[Extracted page text data]
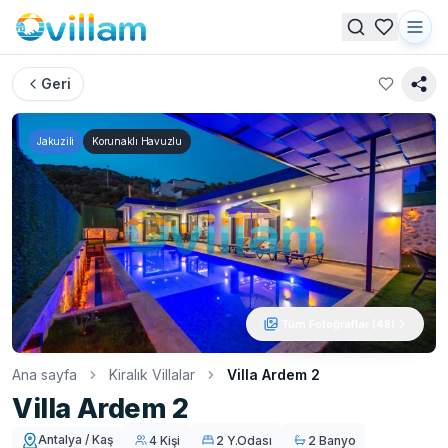
Geri
Jakuzili
Korunaklı Havuzlu
Tüm Fotoğraflar (
48
)
Ana sayfa
Kiralık Villalar
Villa Ardem 2
Villa Ardem 2
Antalya / Kaş
4 Kişi
2 Y.Odası
2 Banyo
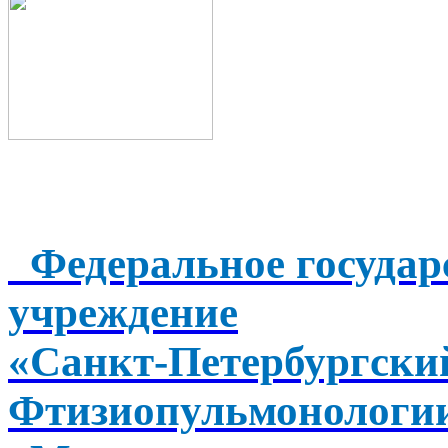
Федеральное государ
учреждение
«Санкт-Петербургск
Фтизиопульмонологи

Task to complete — Copy out each record word for word and omit any pictures.

Response area —
Geri
Jakuzili
Korunaklı Havuzlu
Tüm Fotoğraflar (
48
)
Ana sayfa
Kiralık Villalar
Villa Ardem 2
Villa Ardem 2
Antalya / Kaş
4 Kişi
2 Y.Odası
2 Banyo
Федеральное государ
учреждение
«Санкт-Петербургск
Фтизиопульмонологи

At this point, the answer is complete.